Pour l'amour de Bethléem

Pour l’amour de Bethléem : ma ville emmurée. Vera Baboun. 2016, Bayard

Le livre témoignage de Vera Baboun offre un regard inattendu sur la Palestine. Alors que le Proche-Orient est généralement considéré comme le lieu d'un conflit entre juifs et musulmans, cette femme, qui a dirigé la mairie de Bethléem, affirme avec force sa foi chrétienne.
Elle rappelle que sa ville a toujours été dirigée par une Municipalité (à majorité) chrétienne. Jérusalem et Bethléem ne sont distantes que de 9 km mais l'enfermement, l'emmurement de la cité de la Nativité y rend la vie sans espoir. Les chrétiens, qui en ont les moyens, fuient la ville et émigrent. Par conséquent la précarité s'installe, la violence croit simultanément à l'islamisation de la population.
Pendant son mandat, Vera Baboun n'a pas cessé de dénoncer cette fatalité et de rappeler la souffrance de ses concitoyens. Le droit à l'éducation, le droit à la santé sont soumis au bon vouloir d'Israël qui décide unilatéralement de l'accès aux infrastructures de Jérusalem.
Sous prétexte d'assurer la sécurité de ses colons, il confisque les terres et barre l'accès des agriculteurs à leurs champs. Bethléem s'asphyxie.

L'emmurement est l'une des pratiques les plus radicales qu'une communauté humaine puisse endurer. Elle place les uns à l'intérieur de murs, et les autres à l’extérieur.
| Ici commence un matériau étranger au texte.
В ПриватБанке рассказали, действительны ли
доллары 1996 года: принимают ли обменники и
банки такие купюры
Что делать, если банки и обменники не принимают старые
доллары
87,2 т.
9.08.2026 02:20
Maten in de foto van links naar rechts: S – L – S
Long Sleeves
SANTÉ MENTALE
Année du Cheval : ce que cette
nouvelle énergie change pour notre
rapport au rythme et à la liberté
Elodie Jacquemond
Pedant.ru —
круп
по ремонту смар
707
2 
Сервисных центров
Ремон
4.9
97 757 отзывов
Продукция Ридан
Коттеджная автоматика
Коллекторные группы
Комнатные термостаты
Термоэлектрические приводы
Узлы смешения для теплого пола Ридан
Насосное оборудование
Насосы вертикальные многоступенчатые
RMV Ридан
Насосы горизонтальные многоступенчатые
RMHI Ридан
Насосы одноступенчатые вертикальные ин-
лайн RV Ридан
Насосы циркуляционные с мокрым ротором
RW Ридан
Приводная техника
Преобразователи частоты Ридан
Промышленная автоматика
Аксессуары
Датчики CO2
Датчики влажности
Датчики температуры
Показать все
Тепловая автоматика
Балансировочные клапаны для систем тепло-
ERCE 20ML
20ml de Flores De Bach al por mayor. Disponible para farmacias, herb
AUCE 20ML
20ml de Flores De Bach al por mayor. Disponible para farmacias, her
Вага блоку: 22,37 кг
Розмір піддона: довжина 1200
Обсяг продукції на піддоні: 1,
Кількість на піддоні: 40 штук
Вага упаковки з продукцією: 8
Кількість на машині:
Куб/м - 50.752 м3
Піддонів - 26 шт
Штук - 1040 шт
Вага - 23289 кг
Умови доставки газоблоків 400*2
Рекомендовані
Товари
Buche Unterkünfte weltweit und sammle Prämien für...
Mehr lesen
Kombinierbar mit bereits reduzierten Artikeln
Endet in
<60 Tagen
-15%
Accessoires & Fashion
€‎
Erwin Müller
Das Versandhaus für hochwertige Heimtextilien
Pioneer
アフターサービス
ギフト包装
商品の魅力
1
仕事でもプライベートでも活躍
A partir du moment où vous emmurez une communauté, vous créez un nouvel état d'esprit favorable aux comportements radicaux. Une situation anormale engendre un radicalisme anormal. Le radicalisme n'est pas seulement une opinion. C'est une violence concrète dirigée contre soi-même et contre les autres. Les femmes font partie de ces « autres ». Plus notre communauté sera soumise à la violence, à l'occupation, aux blocages, à l'emmurement, plus le radicalisme s'aggravera. Et plus les femmes seront opprimées.
Au contraire, si vous favorisez l'émergence d'un espace où règnent l'égalité des chances, la justice, une vie « normale », vous laissez place au développement d'un mode de vie non radical, tourné vers le monde. Un environnement sain génère une mentalité saine. Un environnement malsain, créé une mentalité malsaine.

p. 27–28

Vera Babouin s'est engagée sans relâche pour faire connaître cette réalité à l'opinion publique occidentale. Elle a aussi mobilisé la diaspora pour raviver son sentiment d'appartenance à une terre. Les Palestiniens, dont un grand nombre a émigré en Amérique latine, sont invités à revendiquer le droit à leur terre ou, ad minima, à visiter les églises et les sites historiques de leur pays d'origine. Cette tentative ambitieuse n'est pas dénuée de sens : c'est par la diaspora que l'identité du peuple arménien se maintient. et que le pays survit,
Par son courage et son engagement, Vera Baboun offre aussi un modèle de réussite aux femmes qui sont les premières victimes de la politique d'emmurement.